Closing 20 Underperforming Stores
October 17, 2011
Note: The Company has a quiet period that begins ten business days prior to the end of each fiscal
quarter and extends until the public release of earnings for that quarter. During the quiet period,
management is prohibited from commenting on earnings, current business trends or future
expectations. The Company is currently in its quiet period; however, it is providing the following
additional information about both the store closings and discontinued projects that it announced in a
press release issued October 17, 2011.
The Company is closing 20 underperforming stores in 15 states. Ten locations closed at the end of
business Sunday, October 16. The remaining 10 locations will close within approximately one month,
following an inventory sell-through.
The stores affected are located in:
Los Banos, CA Biddeford, ME Old Bridge, NJ
Westminster, CA Ellsworth, ME Batavia, NY
Denver, CO Ionia, MI N. Kingstown, RI
Aurora, IL Rogers, MN Emporia, VA
Oswego, IL Claremont, NH S. Tacoma, WA
Chalmette, LA Hooksett, NH Brown Deer, WI
Haverhill, MA Manchester, NH
The average age of these stores is approximately four years. The stores can be stratified by year of
opening as follows:
After 2007 10
2006 - 2007 8
Before 2006 2
Of the 20 stores, 11 are leased locations and nine are owned.

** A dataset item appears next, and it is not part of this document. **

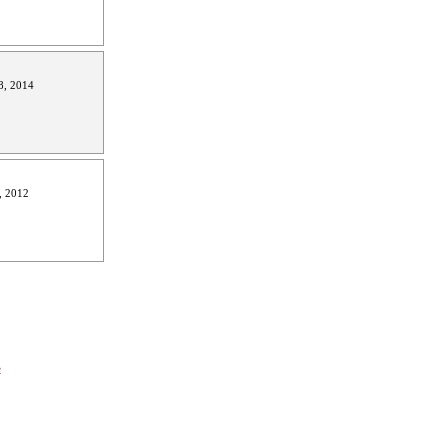
8, 2014
, 2012
e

In addition to the store closings, after completing a comprehensive review of its pipeline of proposed
new stores, the Company announced it has discontinued a number of planned new store projects. The
Company now expects to open 10 to 15 stores per year from 2012 forward, compared to a prior
assumption of approximately 30 stores per year. All of these stores will be in North America. The
Company is on track to open approximately 25 stores in 2011, as planned. Approximately three-fourths
of these stores will be in the U.S. with the remainder in Canada.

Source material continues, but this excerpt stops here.